As decorrências desses exemplos não ficam restritas apenas aos impactos da contaminação por agrotóxicos nas formas tradicionais ou agroecológicas de produção de alimentos: os modos de vida e a própria existência dos povos descritos estão diretamente relacionados à preservação do meio ambiente em seus territórios, e por isso ficam ameaçados pelo avanço do agronegócio e de seus modelos de produção.
Uma das condições essenciais para o desenvolvimento da produção agroecológica é o equilíbrio ambiental do agroecossistema. No Brasil, a morte de insetos polinizadores está entre os maiores problemas provocados por agrotóxicos. Estima-se que mais de 500 milhões de abelhas morreram em apenas quatro estados brasileiros em 2019, em contato com agrotóxicos à base de neonicotinóides e Fipronil. Herbicidas como o Glifosato e 2,4D, provocam uma redução de organismos vivos do solo. Pesquisas realizadas com minhocas expostas a concentrações de glifosato por períodos incubatórios mostraram redução de peso (perda de até 50%), parada reprodutiva e notórias alterações morfológicas. Tais resultados sugerem que estes organismos estão sob risco, podendo inclusive desaparecer de plantações que usam este ingrediente ativo.
A perda da microbiota do solo afeta a produção de matéria orgânica, que cumpre um papel fundamental na estocagem de carbono orgânico. O solo estoca carbono orgânico, porém quando em estado de degradação, pode liberar o elemento para a atmosfera na forma de gás carbônico e metano, agravando as mudanças do clima. Assim, a utilização de agrotóxicos não apenas tem contaminado, mas também acelerado a degradação dos solos brasileiros.

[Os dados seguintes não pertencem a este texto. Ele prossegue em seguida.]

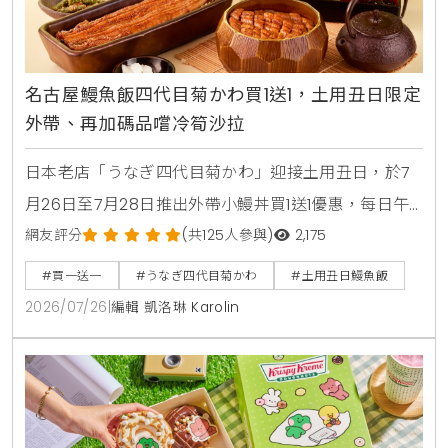
名古屋鰻魚飯四代目菊かわ買1送1，土用丑日限定
外帶、再加碼品嚐冷筍沙拉
日本老店「うなぎ四代目菊かわ」迎接土用丑日，於7
月26日至7月28日推出外帶小鰻丼買1送1優惠，每日午
晚餐各限量15組。即日起至8月31日同步開賣「夏鰻雙
網友評分
(共125人參與)
2,175
饗宴」特價2450元與全新單品冷筍沙拉，提供最道地
#買一送一
#うなぎ四代目菊かわ
#土用丑日鰻魚飯
的日本夏日食補饗宴。
2026/07/26
|
編輯 凱洛琳 Karolin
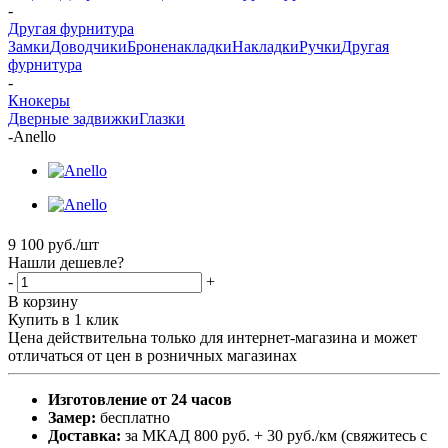
-
Другая фурнитура
Замки
Доводчики
Броненакладки
Накладки
Ручки
Другая
фурнитура
-
Кнокеры
Дверные задвижки
Глазки
-
Anello
9 100
руб.
/шт
Нашли дешевле?
-
+
В корзину
Купить в 1 клик
Цена действительна только для интернет-магазина и может
отличаться от цен в розничных магазинах
Изготовление от 24 часов
Замер:
бесплатно
Доставка:
за МКАД 800 руб. + 30 руб./км (свяжитесь с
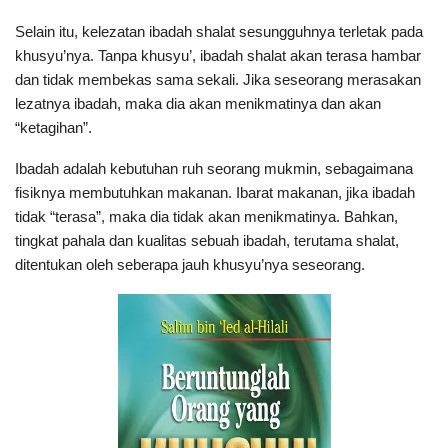
Selain itu, kelezatan ibadah shalat sesungguhnya terletak pada
khusyu’nya. Tanpa khusyu’, ibadah shalat akan terasa hambar
dan tidak membekas sama sekali. Jika seseorang merasakan
lezatnya ibadah, maka dia akan menikmatinya dan akan
“ketagihan”.
Ibadah adalah kebutuhan ruh seorang mukmin, sebagaimana
fisiknya membutuhkan makanan. Ibarat makanan, jika ibadah
tidak “terasa”, maka dia tidak akan menikmatinya. Bahkan,
tingkat pahala dan kualitas sebuah ibadah, terutama shalat,
ditentukan oleh seberapa jauh khusyu’nya seseorang.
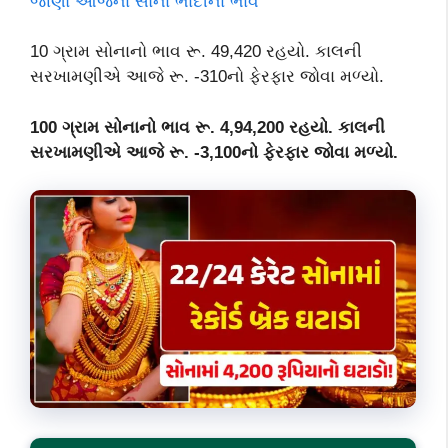
જાણો આજના સોના ભાંદીના ભાવ
10 ગ્રામ સોનાનો ભાવ રૂ. 49,420 રહયો. કાલની
સરખામણીએ આજે રૂ. -310નો ફેરફાર જોવા મળ્યો.
100 ગ્રામ સોનાનો ભાવ રૂ. 4,94,200 રહયો. કાલની
સરખામણીએ આજે રૂ. -3,100નો ફેરફાર જોવા મળ્યો.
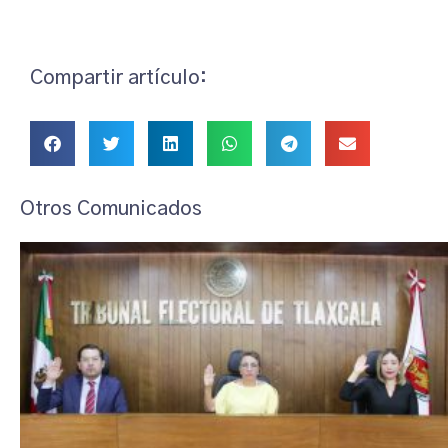
Compartir artículo:
Otros Comunicados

Movimentos sociais e comunidades tradicionais impactadas por agrotóxicos utilizados em fazendas vizinhas têm defendido a urgência da criação de leis que estabeleçam áreas livres de agrotóxicos e outros poluentes no Brasil, principalmente no entorno de assentamentos da reforma agrária, comunidades quilombolas, indígenas e outros povos e comunidades tradicionais, com o objetivo de garantir a saúde e reprodução de atividades agroecológicas nesses territórios. Os movimentos defendem, porém, que esses territórios livres de agrotóxicos não sejam apenas espaços delimitados em “ilhas agroecológicas” que sobreviveram isoladamente sem se relacionar com o entorno e suas externalidades, mas que integrem uma política de ampliação da produção agroecológica como indutora da transição para modelos agrícolas mais saudáveis e sustentáveis, além da redução do uso e consumo de agrotóxicos no país.